## This should be the main notebook where we run all the scripts at once.

You all can work on the loading functions in this notebook using the two dataframes (`new_movies_df` and `new_actors_df`). No need to load from .csv files.

The cell below runs the other two notebooks and imports the functions in the two notebooks.

In [30]:
%run data_extraction.ipynb
%run data_transformation.ipynb



ModuleNotFoundError: No module named 'selenium'

ModuleNotFoundError: No module named 'selenium'

In [None]:
!pip install SQLAlchemy

In [None]:
# to manage json data
import json

# for pandas dataframes
import pandas as pd

import sqlalchemy as db

import numpy as np

The data stored in the DataFrames (`new_movies_df` and `new_actors_df`) are cleaned and set to the correct data types. Do let me know if they are still not clean and not set to the correct data types. As far as I know, empty values are stored as `0` (integer), `None` (not a string), or `"NaN"` (string).

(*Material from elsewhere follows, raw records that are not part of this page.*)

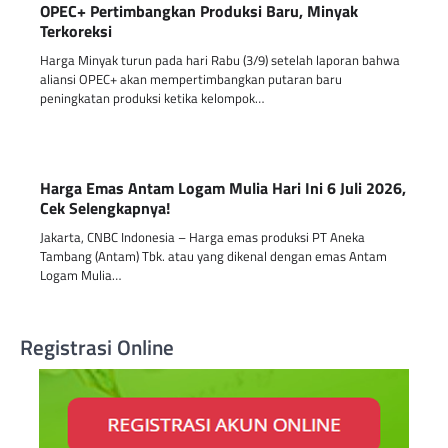
OPEC+ Pertimbangkan Produksi Baru, Minyak
Terkoreksi
Harga Minyak turun pada hari Rabu (3/9) setelah laporan bahwa
aliansi OPEC+ akan mempertimbangkan putaran baru
peningkatan produksi ketika kelompok…
Harga Emas Antam Logam Mulia Hari Ini 6 Juli 2026,
Cek Selengkapnya!
Jakarta, CNBC Indonesia – Harga emas produksi PT Aneka
Tambang (Antam) Tbk. atau yang dikenal dengan emas Antam
Logam Mulia…
Registrasi Online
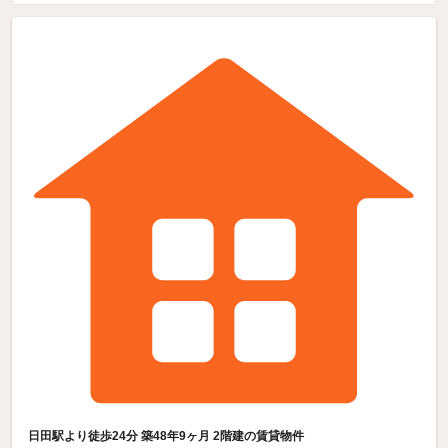
日田駅より徒歩24分 築48年9ヶ月 2階建の賃貸物件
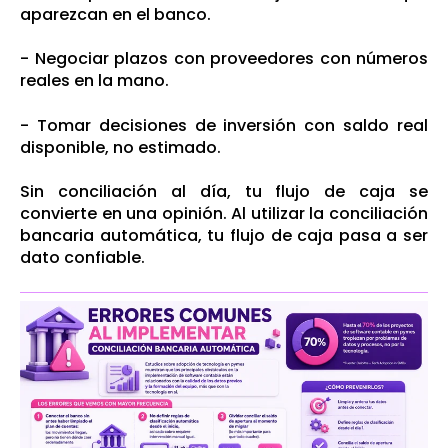
aparezcan en el banco.
- Negociar plazos con proveedores con números
reales en la mano.
- T
omar decisiones de inversión con saldo real
disponible, no estimado.
Sin conciliación al día, tu flujo de caja se
convierte en una opinión. Al utilizar la conciliación
bancaria automática, tu flujo de caja pasa a ser
dato confiable.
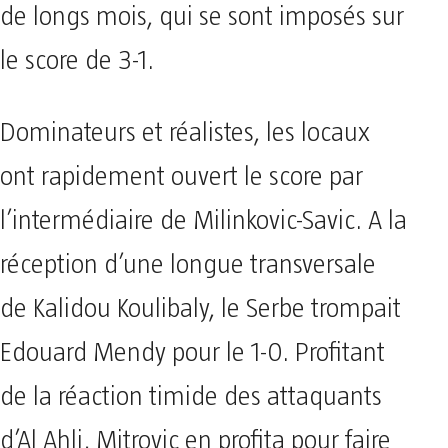
de longs mois, qui se sont imposés sur
le score de 3-1.
Dominateurs et réalistes, les locaux
ont rapidement ouvert le score par
l’intermédiaire de Milinkovic-Savic. A la
réception d’une longue transversale
de Kalidou Koulibaly, le Serbe trompait
Edouard Mendy pour le 1-0. Profitant
de la réaction timide des attaquants
d’Al Ahli, Mitrovic en profita pour faire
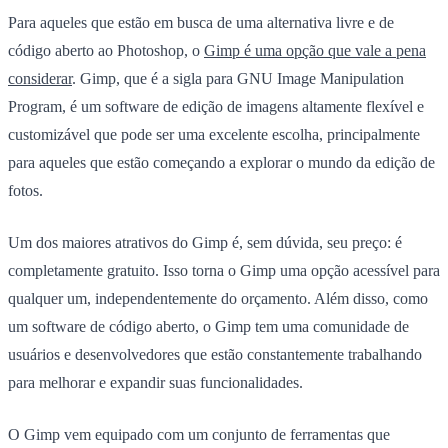
Para aqueles que estão em busca de uma alternativa livre e de
código aberto ao Photoshop, o
Gimp é uma opção que vale a pena
considerar
. Gimp, que é a sigla para GNU Image Manipulation
Program, é um software de edição de imagens altamente flexível e
customizável que pode ser uma excelente escolha, principalmente
para aqueles que estão começando a explorar o mundo da edição de
fotos.
Um dos maiores atrativos do Gimp é, sem dúvida, seu preço: é
completamente gratuito. Isso torna o Gimp uma opção acessível para
qualquer um, independentemente do orçamento. Além disso, como
um software de código aberto, o Gimp tem uma comunidade de
usuários e desenvolvedores que estão constantemente trabalhando
para melhorar e expandir suas funcionalidades.
O Gimp vem equipado com um conjunto de ferramentas que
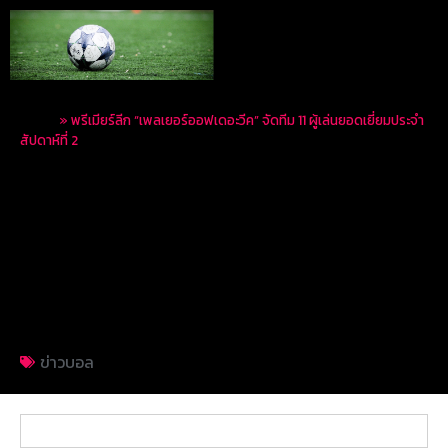
Home
»
พรีเมียร์ลีก “เพลเยอร์ออฟเดอะวีค” จัดทีม 11 ผู้เล่นยอดเยี่ยมประจำ
สัปดาห์ที่ 2
พรีเมียร์ลีก “เพลเยอร์
ออฟเดอะวีค” จัดทีม 11 ผู้
เล่นยอดเยี่ยมประจำ
สัปดาห์ที่ 2
ข่าวบอล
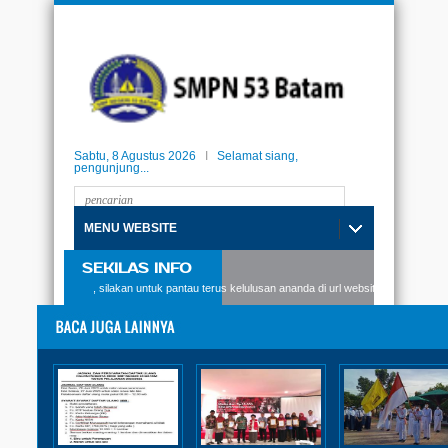
Sabtu, 8 Agustus 2026
I
Selamat siang,
pengunjung...
MENU WEBSITE
SEKILAS INFO
i SMPN53 Batam, silakan untuk pantau terus kelulusan ananda di url website berikut: kelul
Sekolah Penggerak
Studi Tiru Implementasi
Kurikulum dan Pengelolaan
Sekolah MKKS Kabupaten
Agam di SMPN 53 Batam
Diposting:
SMPN 53 Batam
|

But for the `gender` column in the `new_actors_df` DataFrame, some rows/records will have the `"None"` value stored as a string.

In [None]:
movies_df, actors_df = extract_data()
new_movies_df, new_actors_df = transform_data(movies_df, actors_df)
export_dataframe_to_csv(new_movies_df, '../resources/movies_cleaned.csv')
export_dataframe_to_csv(new_actors_df, '../resources/actors_cleaned.csv')

print(new_movies_df)
print()
print(new_actors_df)

Getting the list of actors with missing data. Those with "None" as gender are those that have missing date of birth and gender data. I don't know if you all want to remove these actors.

In [None]:
print(new_actors_df[new_actors_df["gender"] == "None"])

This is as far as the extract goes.